# [EXERCISE INSTRUCTIONS]
When the string "bedeutet" appears in a line of the records, show the whole line.

# [DATA FOR THE TASK]
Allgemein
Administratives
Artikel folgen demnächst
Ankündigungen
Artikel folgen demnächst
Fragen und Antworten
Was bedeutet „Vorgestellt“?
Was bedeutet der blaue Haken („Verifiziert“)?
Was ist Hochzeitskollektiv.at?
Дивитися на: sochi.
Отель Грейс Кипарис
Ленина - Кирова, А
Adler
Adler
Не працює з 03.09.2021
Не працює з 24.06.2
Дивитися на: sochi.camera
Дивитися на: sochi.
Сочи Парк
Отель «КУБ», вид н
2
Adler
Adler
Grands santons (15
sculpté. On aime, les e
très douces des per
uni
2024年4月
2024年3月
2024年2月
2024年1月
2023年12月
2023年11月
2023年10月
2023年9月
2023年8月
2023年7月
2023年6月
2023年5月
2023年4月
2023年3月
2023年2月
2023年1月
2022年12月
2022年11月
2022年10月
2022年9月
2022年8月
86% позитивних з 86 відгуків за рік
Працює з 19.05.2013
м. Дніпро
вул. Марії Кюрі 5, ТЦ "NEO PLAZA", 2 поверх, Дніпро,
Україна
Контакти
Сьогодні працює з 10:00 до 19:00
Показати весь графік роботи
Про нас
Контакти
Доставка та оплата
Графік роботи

--

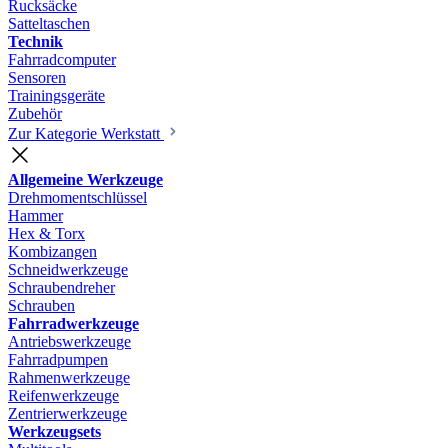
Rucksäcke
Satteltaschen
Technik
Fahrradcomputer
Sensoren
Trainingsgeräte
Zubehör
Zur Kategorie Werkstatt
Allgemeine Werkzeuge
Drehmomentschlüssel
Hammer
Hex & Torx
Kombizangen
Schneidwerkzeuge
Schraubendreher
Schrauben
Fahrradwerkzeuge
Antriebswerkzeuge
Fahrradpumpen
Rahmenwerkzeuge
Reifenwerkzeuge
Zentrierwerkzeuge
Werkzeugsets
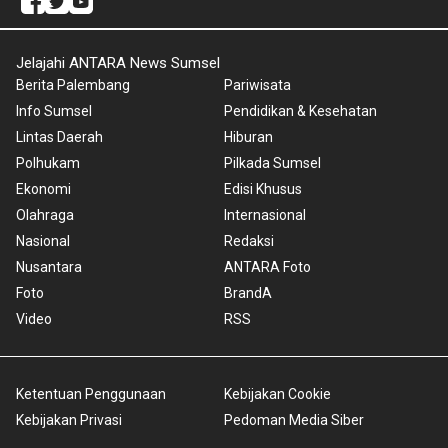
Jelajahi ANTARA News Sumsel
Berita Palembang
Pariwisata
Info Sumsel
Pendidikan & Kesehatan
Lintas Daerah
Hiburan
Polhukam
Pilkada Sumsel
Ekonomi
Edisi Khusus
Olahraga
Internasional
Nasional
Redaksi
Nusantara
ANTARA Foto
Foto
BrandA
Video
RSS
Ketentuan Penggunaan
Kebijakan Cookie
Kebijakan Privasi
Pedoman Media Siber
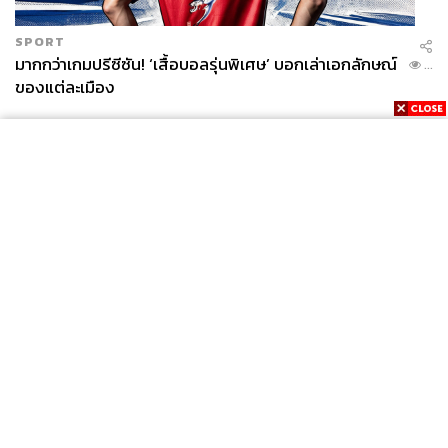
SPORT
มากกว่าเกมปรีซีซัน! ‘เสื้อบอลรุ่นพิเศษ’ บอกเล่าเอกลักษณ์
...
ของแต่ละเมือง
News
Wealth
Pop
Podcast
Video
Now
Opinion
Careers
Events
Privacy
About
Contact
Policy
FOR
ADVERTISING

---

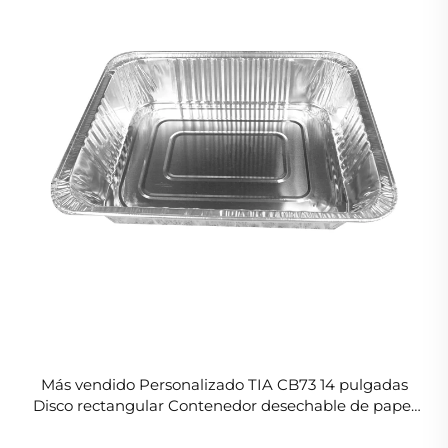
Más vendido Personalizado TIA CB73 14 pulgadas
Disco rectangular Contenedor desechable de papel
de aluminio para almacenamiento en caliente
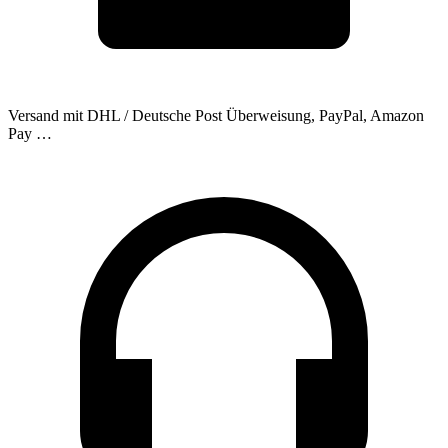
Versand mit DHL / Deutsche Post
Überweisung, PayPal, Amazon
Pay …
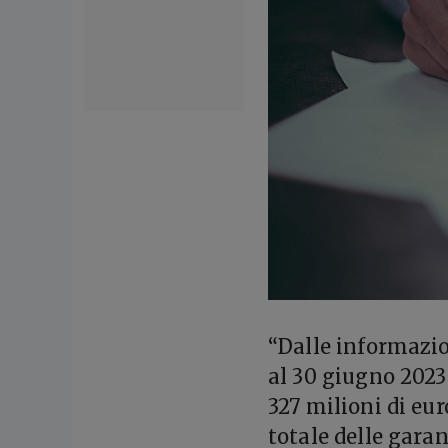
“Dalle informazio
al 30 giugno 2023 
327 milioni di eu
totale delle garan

# [SOLUTION TO THE PROBLEM]
Was bedeutet „Vorgestellt“?
Was bedeutet der blaue Haken („Verifiziert“)?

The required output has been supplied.